### DATA UNDER STUDY
------------
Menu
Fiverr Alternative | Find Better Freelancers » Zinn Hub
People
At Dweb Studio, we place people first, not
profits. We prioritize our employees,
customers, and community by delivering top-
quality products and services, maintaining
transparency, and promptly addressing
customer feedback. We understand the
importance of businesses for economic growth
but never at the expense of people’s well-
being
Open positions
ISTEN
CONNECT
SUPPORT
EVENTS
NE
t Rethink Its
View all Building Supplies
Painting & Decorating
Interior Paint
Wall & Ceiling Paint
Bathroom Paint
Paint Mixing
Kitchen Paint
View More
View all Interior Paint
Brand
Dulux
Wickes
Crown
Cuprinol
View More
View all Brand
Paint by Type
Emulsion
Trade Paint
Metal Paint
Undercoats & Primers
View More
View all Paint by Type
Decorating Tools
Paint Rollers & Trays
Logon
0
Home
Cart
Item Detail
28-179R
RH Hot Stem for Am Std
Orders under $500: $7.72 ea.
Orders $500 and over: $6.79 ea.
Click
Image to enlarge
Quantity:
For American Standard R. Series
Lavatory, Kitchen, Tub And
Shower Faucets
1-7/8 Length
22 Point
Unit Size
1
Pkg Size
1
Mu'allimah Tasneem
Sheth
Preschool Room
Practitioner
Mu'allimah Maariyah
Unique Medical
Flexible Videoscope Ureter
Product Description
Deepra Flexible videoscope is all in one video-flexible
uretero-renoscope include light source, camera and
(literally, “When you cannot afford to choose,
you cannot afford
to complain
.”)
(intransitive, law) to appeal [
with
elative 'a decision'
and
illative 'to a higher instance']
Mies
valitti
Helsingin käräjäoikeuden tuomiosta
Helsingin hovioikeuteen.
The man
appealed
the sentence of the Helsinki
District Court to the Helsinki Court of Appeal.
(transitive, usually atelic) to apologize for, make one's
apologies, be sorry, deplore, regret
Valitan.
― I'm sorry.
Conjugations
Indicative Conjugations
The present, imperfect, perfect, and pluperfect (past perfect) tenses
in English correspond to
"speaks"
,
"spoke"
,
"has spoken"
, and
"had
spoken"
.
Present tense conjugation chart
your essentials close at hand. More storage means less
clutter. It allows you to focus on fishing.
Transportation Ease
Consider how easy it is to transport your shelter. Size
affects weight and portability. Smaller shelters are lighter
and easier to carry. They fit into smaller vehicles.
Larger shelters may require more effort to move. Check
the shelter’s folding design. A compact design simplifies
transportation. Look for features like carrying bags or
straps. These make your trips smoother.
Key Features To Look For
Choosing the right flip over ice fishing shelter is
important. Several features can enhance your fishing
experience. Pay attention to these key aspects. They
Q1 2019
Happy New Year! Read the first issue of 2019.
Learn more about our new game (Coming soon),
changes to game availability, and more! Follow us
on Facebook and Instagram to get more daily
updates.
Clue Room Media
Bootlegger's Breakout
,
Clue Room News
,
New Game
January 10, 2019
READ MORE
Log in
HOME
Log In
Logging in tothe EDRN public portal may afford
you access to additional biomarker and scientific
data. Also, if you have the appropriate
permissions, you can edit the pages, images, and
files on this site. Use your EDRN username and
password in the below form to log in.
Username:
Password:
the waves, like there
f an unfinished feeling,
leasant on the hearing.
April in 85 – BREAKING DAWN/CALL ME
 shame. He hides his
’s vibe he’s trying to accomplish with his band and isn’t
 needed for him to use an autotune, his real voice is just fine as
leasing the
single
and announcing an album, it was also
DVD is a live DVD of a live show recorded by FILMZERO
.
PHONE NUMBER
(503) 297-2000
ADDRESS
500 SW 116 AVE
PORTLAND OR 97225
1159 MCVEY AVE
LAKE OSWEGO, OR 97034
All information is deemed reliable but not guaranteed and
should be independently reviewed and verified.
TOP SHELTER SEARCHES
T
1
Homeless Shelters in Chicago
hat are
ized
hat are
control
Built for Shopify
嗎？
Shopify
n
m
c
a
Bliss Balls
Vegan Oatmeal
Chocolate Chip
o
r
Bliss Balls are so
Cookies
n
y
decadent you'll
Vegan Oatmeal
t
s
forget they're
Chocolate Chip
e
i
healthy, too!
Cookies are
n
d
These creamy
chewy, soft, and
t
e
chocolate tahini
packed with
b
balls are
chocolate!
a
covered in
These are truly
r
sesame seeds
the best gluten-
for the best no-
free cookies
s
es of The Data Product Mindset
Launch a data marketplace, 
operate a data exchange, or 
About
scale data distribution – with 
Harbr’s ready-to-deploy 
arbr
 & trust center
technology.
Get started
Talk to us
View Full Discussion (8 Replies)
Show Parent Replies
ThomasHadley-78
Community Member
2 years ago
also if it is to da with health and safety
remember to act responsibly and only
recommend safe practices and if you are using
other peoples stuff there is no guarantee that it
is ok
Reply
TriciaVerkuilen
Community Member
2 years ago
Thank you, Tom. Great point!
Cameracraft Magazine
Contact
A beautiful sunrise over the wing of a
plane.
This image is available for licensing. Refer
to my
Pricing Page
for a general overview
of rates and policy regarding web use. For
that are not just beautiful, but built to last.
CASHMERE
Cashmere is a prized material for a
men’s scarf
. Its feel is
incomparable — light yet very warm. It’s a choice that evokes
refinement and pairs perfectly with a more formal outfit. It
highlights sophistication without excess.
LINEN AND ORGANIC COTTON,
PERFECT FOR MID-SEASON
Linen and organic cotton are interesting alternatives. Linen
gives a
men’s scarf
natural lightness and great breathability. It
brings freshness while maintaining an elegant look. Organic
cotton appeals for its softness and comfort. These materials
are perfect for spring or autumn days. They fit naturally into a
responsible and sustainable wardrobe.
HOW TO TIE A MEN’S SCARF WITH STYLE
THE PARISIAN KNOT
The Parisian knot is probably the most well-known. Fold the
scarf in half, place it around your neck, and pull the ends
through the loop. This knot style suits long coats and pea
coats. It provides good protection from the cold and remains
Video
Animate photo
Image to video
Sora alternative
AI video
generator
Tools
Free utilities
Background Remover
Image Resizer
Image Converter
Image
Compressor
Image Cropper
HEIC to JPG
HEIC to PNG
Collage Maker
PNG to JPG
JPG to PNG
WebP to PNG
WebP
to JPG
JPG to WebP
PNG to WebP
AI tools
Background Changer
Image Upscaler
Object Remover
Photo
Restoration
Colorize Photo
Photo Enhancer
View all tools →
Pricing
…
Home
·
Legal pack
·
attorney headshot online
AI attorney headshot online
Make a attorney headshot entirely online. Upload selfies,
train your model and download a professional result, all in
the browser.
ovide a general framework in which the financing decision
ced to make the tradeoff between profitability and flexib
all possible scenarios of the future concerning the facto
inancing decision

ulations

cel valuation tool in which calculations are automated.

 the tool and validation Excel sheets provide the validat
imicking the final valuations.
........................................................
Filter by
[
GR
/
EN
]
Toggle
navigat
------------
### AIM OF THE TASK
The answer must be a single number: the count of lines in the listing that hold the word "beautiful".

### SOLUTION TO THIS PROBLEM
2